» **Exercise**:
In the copy, include every entry exactly but none of its images.
** Opening Data supplied block **
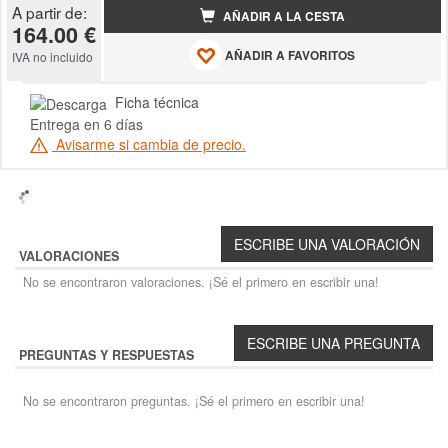
A partir de:
AÑADIR A LA CESTA
164.00 €
AÑADIR A FAVORITOS
IVA no incluido
Ficha técnica
Entrega en 6 días
Avisarme si cambia de precio.
VALORACIONES
No se encontraron valoraciones. ¡Sé el primero en escribir una!
PREGUNTAS Y RESPUESTAS
No se encontraron preguntas. ¡Sé el primero en escribir una!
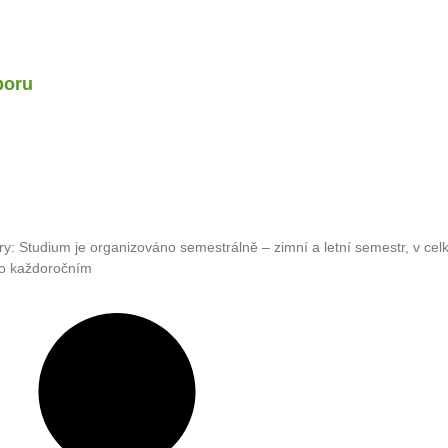
boru
ry: Studium je organizováno semestrálně – zimní a letní semestr, v ce
no každoročním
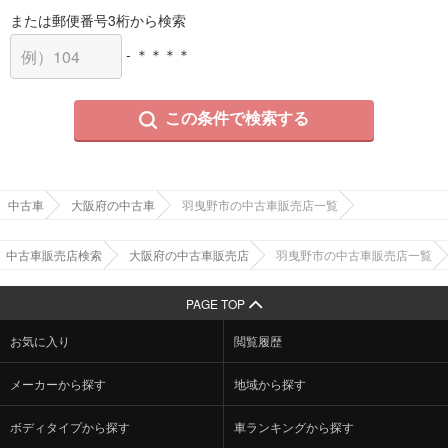
または郵便番号3桁から検索
- ＊＊＊＊
この条件で検索する
中古車
大阪府の中古車
羽曳野市の中古車販売店一覧
中古車販売店検索
大阪府の中古車販売店
羽曳野市の中古車販売店一覧
PAGE TOP
お気に入り
閲覧履歴
メーカーから探す
地域から探す
ボディタイプから探す
車ランキングから探す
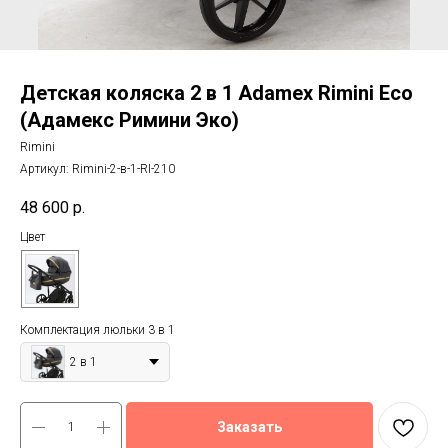
Детская коляска 2 в 1 Adamex Rimini Eco
(Адамекс Римини Эко)
Rimini
Артикул:
Rimini-2-в-1-RI-210
48 600
р.
Цвет
Комплектация люльки 3 в 1
2 в 1
Заказать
** Closing Data supplied block **
» **Written response**:
A partir de:
AÑADIR A LA CESTA
164.00 €
AÑADIR A FAVORITOS
IVA no incluido
Ficha técnica
Entrega en 6 días
Avisarme si cambia de precio.
VALORACIONES
No se encontraron valoraciones. ¡Sé el primero en escribir una!
PREGUNTAS Y RESPUESTAS
No se encontraron preguntas. ¡Sé el primero en escribir una!
boru
ry: Studium je organizováno semestrálně – zimní a letní semestr, v ce
no každoročním
または郵便番号3桁から検索
- ＊＊＊＊
この条件で検索する
中古車
大阪府の中古車
羽曳野市の中古車販売店一覧
中古車販売店検索
大阪府の中古車販売店
羽曳野市の中古車販売店一覧
PAGE TOP
お気に入り
閲覧履歴
メーカーから探す
地域から探す
ボディタイプから探す
車ランキングから探す
Детская коляска 2 в 1 Adamex Rimini Eco
(Адамекс Римини Эко)
Rimini
Артикул:
Rimini-2-в-1-RI-210
48 600
р.
Цвет
Комплектация люльки 3 в 1
2 в 1
Заказать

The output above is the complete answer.